* _Records for the exercise_
-- Opening Marker --
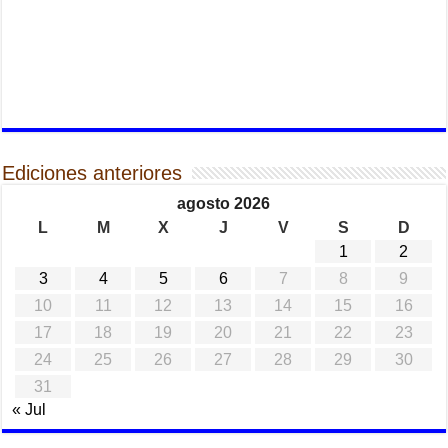
Ediciones anteriores
agosto 2026
L
M
X
J
V
S
D
1
2
3
4
5
6
7
8
9
10
11
12
13
14
15
16
17
18
19
20
21
22
23
24
25
26
27
28
29
30
31
« Jul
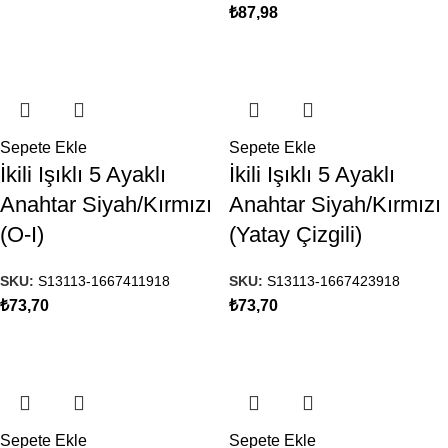
₺
87,98
Sepete Ekle
Sepete Ekle
İkili Işıklı 5 Ayaklı
İkili Işıklı 5 Ayaklı
Anahtar Siyah/Kırmızı
Anahtar Siyah/Kırmızı
(O-I)
(Yatay Çizgili)
SKU:
S13113-1667411918
SKU:
S13113-1667423918
₺
73,70
₺
73,70
Sepete Ekle
Sepete Ekle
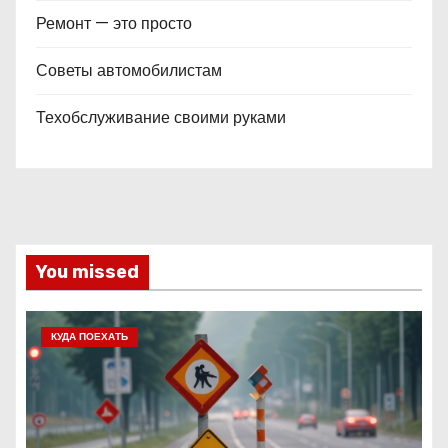
Ремонт — это просто
Советы автомобилистам
Техобслуживание своими руками
You missed
КУДА ПОЕХАТЬ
-- Closing Marker --
* _Your instructions_
Could you reproduce the listing above word for word while leaving out its pictures?

* _Result for this exercise_
Ediciones anteriores
agosto 2026
L
M
X
J
V
S
D
1
2
3
4
5
6
7
8
9
10
11
12
13
14
15
16
17
18
19
20
21
22
23
24
25
26
27
28
29
30
31
« Jul
₺
87,98
Sepete Ekle
Sepete Ekle
İkili Işıklı 5 Ayaklı
İkili Işıklı 5 Ayaklı
Anahtar Siyah/Kırmızı
Anahtar Siyah/Kırmızı
(O-I)
(Yatay Çizgili)
SKU:
S13113-1667411918
SKU:
S13113-1667423918
₺
73,70
₺
73,70
Sepete Ekle
Sepete Ekle
Ремонт — это просто
Советы автомобилистам
Техобслуживание своими руками
You missed
КУДА ПОЕХАТЬ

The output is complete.